The book is ‘The River’ by Edward Hooper (Penguin, £25). More than a thousand pages long and nine years in preparation it is quite unlike what I expected: fair, cautious and thorough. Hooper gradually came to the conclusion that although none of the fanciful theories about the origin of AIDS (from the CIA to extraterrestrials) were right, nor was the conventional explanation. This holds that the virus occasionally jumped from chimpanzee to human being via a bite or scratch, but only turned epidemic when roads and urbanisation opened up central Africa and altered sexual habits there.
Instead, Hooper doggedly pursues the evidence that a much more sinister explanation holds: the virus jumped from primates into the human species via one or more contaminated batches of the live polio vaccine that was being experimentally tested in Africa in the late 1950s. Such polio vaccines are generally grown in monkey tissue and have sometimes been contaminated with other monkey viruses.
This theory accounts for things that the conventional theory cannot explain such as the close family tree of the main strain of human AIDS virus, implying a late 1950s origin, and the simultaneous appearance in the 1960s of three different types of HIV, coincident with three areas where the polio vaccine trials happened in the late 1950s. The explosion of HIV infection in rural western Burundi long before its appearance elsewhere in the continent happened in the very villages where a large trial of a polio vaccine was done in 1958.
Hooper admits his case is not proven, though this is largely because the Wistar Institute in Philadelphia has not released tests of the vaccine seed stock it holds in cold storage. Three Swedish samples of the relevant vaccine have proved negative, but the Swedes have oddly refused to test what species of primate was used to make the vaccines despite Hooper’s and Hamilton’s requests. There remains a strong suspicion that they were made from chimpanzees, hundreds of which were sacrificed at a medical facility near Kisangani in Congo at the right time. Hamilton was collecting the stools of chimpanzees from around Kisangani to test whether they carry the ‘M’ strain of HIV, which has caused the main global pandemic. If they do, the case is very strong indeed.
The polio theory will be discussed at a two-day meeting of the Royal Society in May. So far it has received a hostile reaction from much of the medical profession, which is understandable. Vaccination does immense good and any contamination is long in the past. To somebody like me who believes that medicine and biotechnology are overwhelmingly forces for good, it is painful even to publicise a theory that dents that confidence.
None the less, if Hooper is right – and he has definitely put the burden of proof on his critics – the implications are dreadful. It means that the last legacy of colonialism includes quite literally a plague that has killed 16 million Africans and lowered life expectancy all across the continent.
It is not the only disease outbreak possibly linked with ‘iatrogenic’ (doctor-caused) origins.
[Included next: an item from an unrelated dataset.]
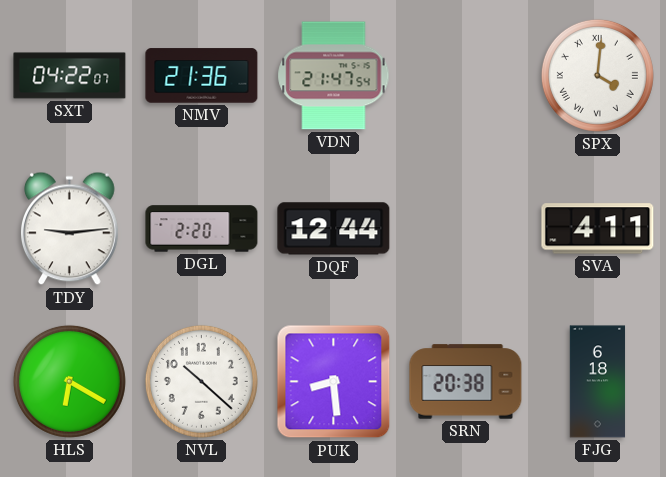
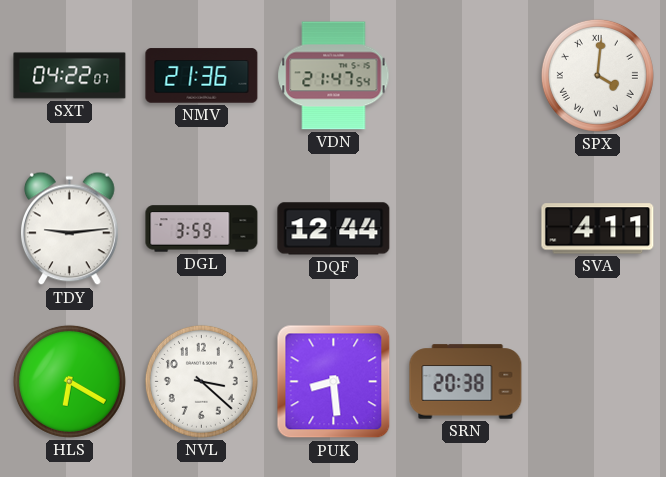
DGL: 2:20 -> 3:59
NVL: 10:22 -> 3:22
FJG: 6:18 -> none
The near-lethal Ebola virus does seem to jump quite naturally into people, but its first outbreaks into serious epidemics happened in clinics and hospitals where it was spread by well meaning nurses with re-used syringe needles.
Much more controversially – and probably wrongly – it has also been suggested in evidence to the BSE inquiry that the new outbreak of human vCJD just might have been caused by the use of bovine serum for the preparation of vaccines and other medicines, rather than by eating beef. This hypothesis was rapidly rejected by the early inquiries into BSE, but partly, it seems, because the implications would be too alarming in terms of undermining trust in the medical profession-a consideration that was not extended to the farming profession.